[Records contained in a dataset]

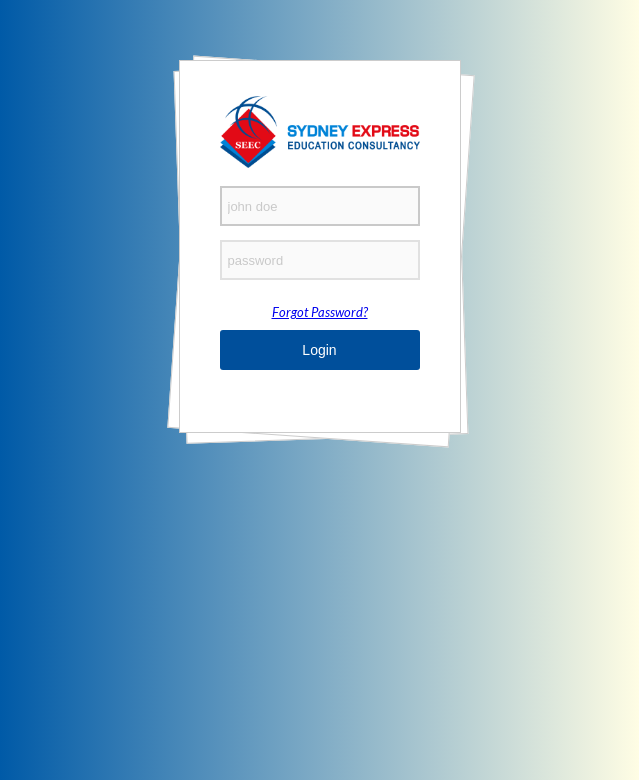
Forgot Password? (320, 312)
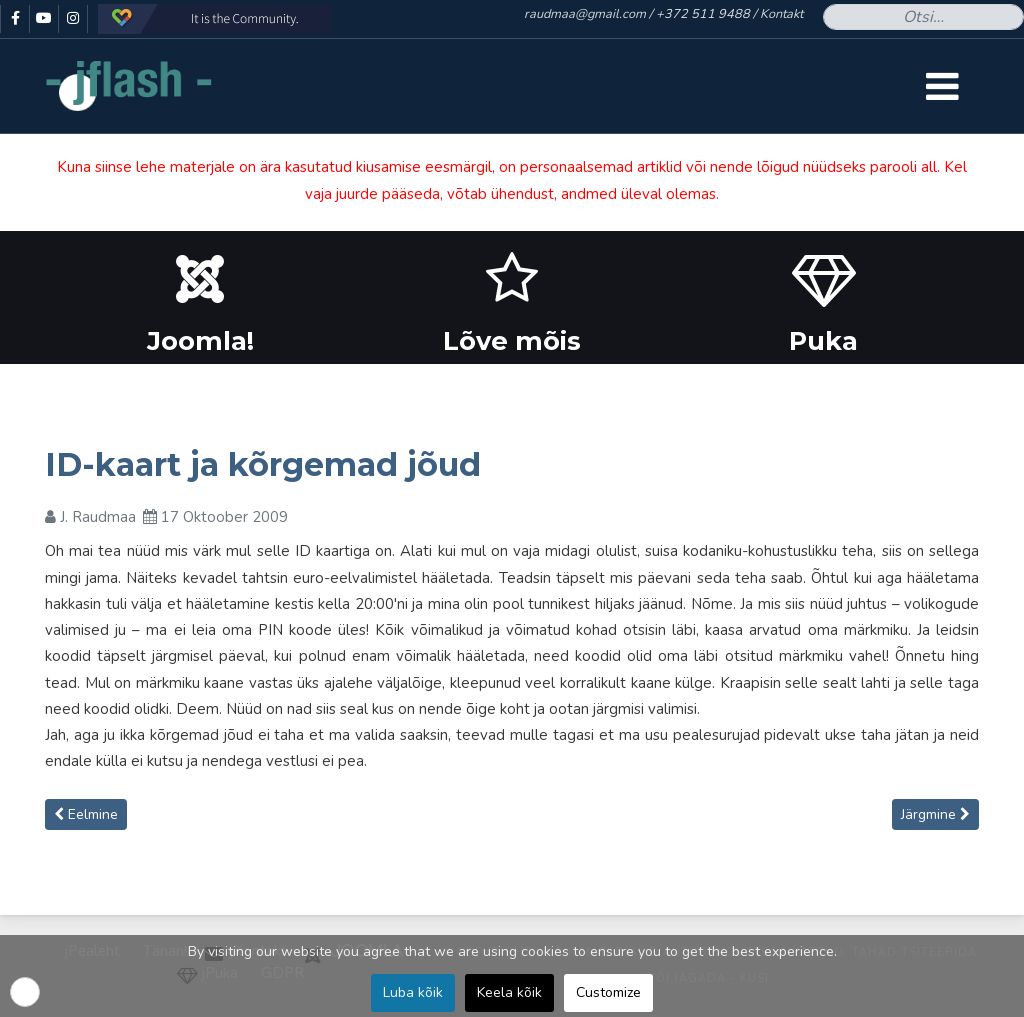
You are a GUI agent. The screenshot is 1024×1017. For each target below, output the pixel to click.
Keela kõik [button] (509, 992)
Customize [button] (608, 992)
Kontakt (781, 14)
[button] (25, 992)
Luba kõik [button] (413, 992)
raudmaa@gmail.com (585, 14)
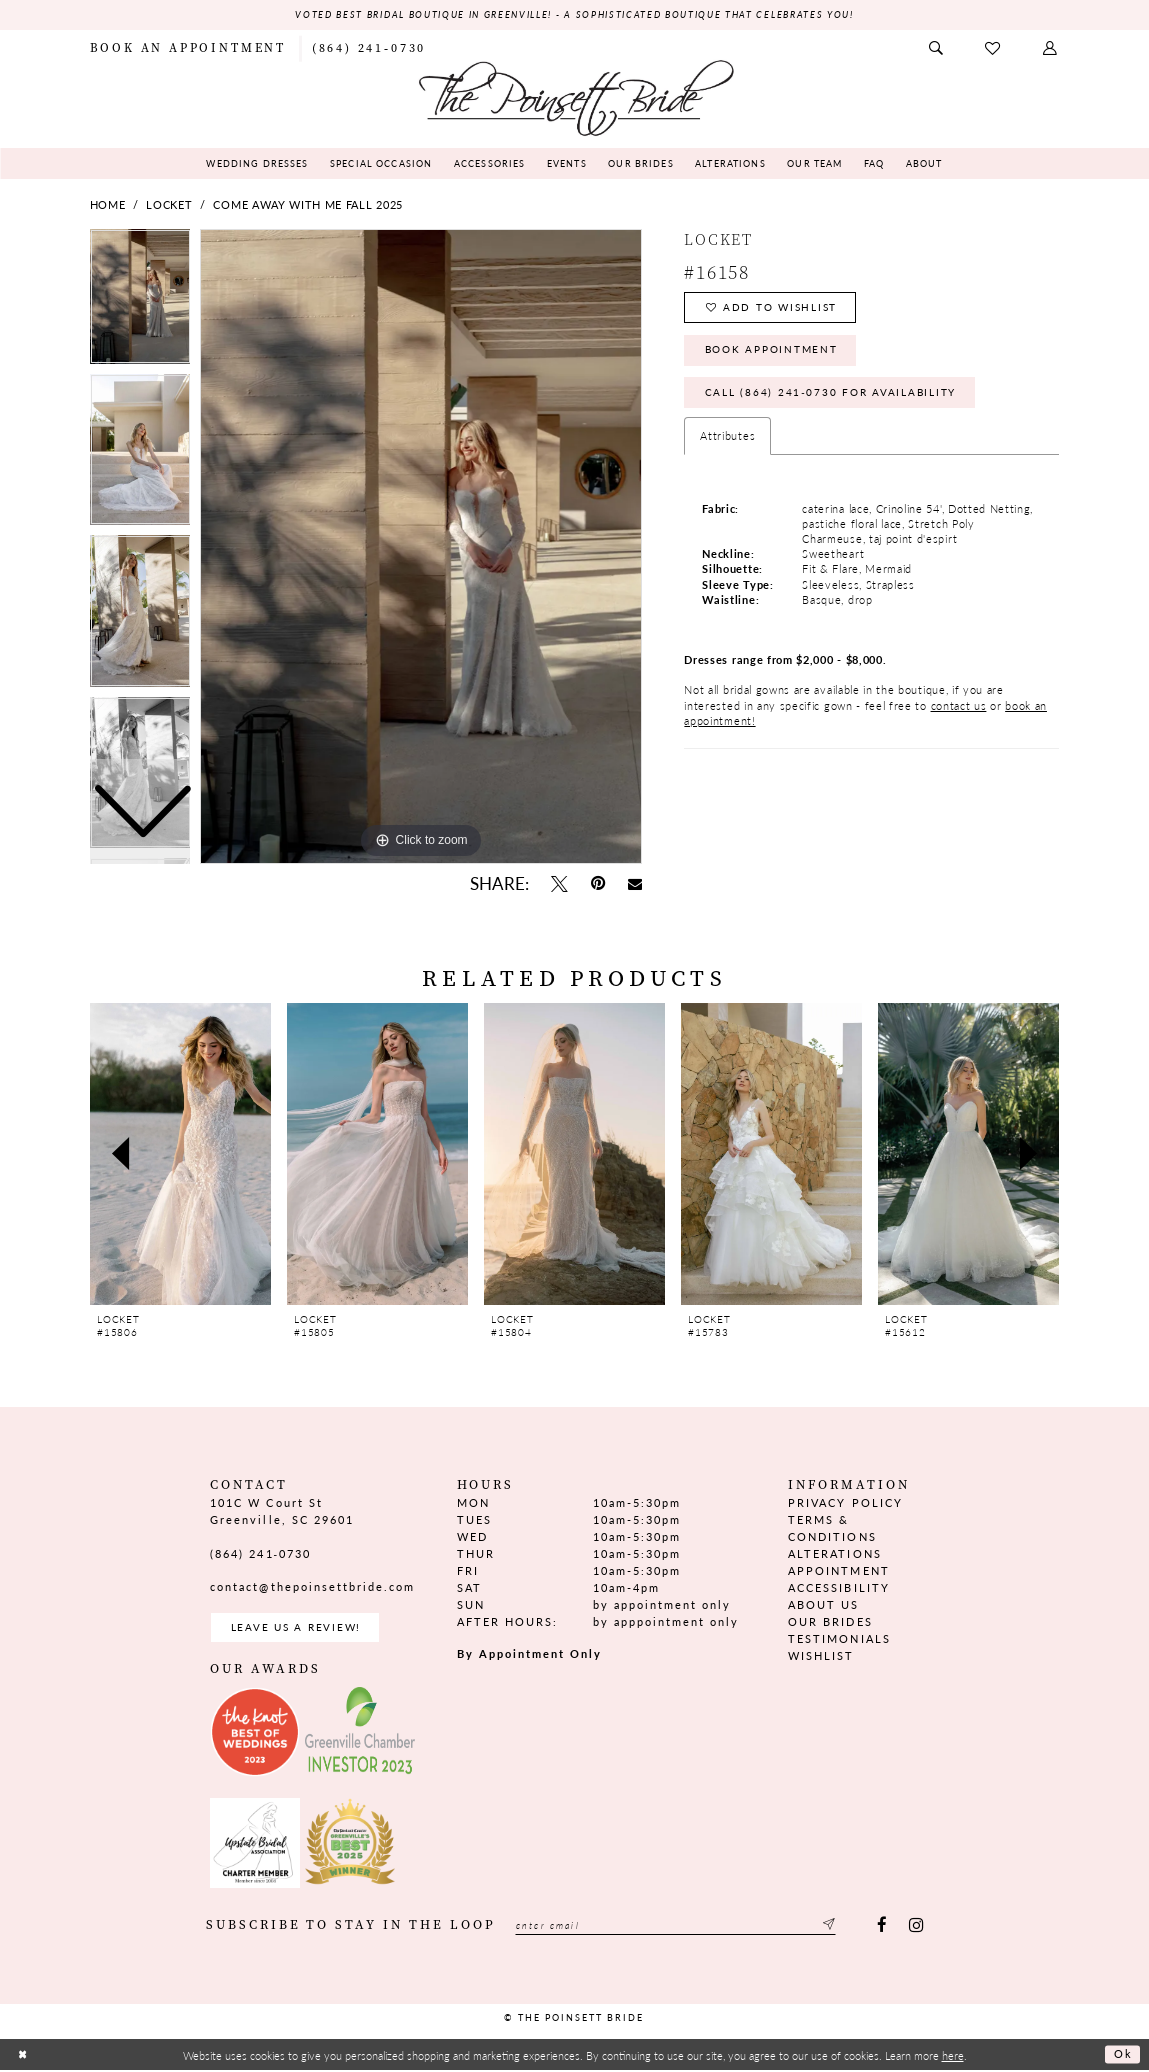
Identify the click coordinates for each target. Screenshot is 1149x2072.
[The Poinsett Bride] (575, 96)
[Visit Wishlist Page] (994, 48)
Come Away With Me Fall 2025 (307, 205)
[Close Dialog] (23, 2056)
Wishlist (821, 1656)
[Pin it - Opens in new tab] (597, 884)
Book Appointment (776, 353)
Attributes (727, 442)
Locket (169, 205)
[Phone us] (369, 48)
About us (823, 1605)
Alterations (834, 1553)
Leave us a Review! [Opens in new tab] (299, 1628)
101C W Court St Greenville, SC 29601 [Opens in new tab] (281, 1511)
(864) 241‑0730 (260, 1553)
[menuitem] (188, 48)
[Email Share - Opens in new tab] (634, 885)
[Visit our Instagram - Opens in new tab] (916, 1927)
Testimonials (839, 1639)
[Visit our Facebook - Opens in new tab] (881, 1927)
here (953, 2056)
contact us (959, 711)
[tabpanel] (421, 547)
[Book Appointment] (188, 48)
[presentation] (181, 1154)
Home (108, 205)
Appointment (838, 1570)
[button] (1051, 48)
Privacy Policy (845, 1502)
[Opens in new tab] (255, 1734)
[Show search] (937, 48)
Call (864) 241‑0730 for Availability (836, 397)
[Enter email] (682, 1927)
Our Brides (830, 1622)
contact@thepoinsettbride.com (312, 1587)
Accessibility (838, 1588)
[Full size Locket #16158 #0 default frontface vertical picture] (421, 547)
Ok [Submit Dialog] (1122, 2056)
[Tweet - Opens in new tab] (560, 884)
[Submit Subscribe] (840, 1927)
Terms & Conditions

_TASK DIRECTIONS_: Repeat exactly the lines from the start of the entries down to the line with "Home (108, 205)", keeping both ends but none of the pictures.

_EXERCISE ANSWER_:
Forgot Password? (320, 312)
You are a GUI agent. The screenshot is 1024×1017. For each target below, output the pixel to click.
Keela kõik [button] (509, 992)
Customize [button] (608, 992)
Kontakt (781, 14)
[button] (25, 992)
Luba kõik [button] (413, 992)
raudmaa@gmail.com (585, 14)
Identify the click coordinates for each target. Screenshot is 1149x2072.
[The Poinsett Bride] (575, 96)
[Visit Wishlist Page] (994, 48)
Come Away With Me Fall 2025 (307, 205)
[Close Dialog] (23, 2056)
Wishlist (821, 1656)
[Pin it - Opens in new tab] (597, 884)
Book Appointment (776, 353)
Attributes (727, 442)
Locket (169, 205)
[Phone us] (369, 48)
About us (823, 1605)
Alterations (834, 1553)
Leave us a Review! [Opens in new tab] (299, 1628)
101C W Court St Greenville, SC 29601 [Opens in new tab] (281, 1511)
(864) 241‑0730 (260, 1553)
[menuitem] (188, 48)
[Email Share - Opens in new tab] (634, 885)
[Visit our Instagram - Opens in new tab] (916, 1927)
Testimonials (839, 1639)
[Visit our Facebook - Opens in new tab] (881, 1927)
here (953, 2056)
contact us (959, 711)
[tabpanel] (421, 547)
[Book Appointment] (188, 48)
[presentation] (181, 1154)
Home (108, 205)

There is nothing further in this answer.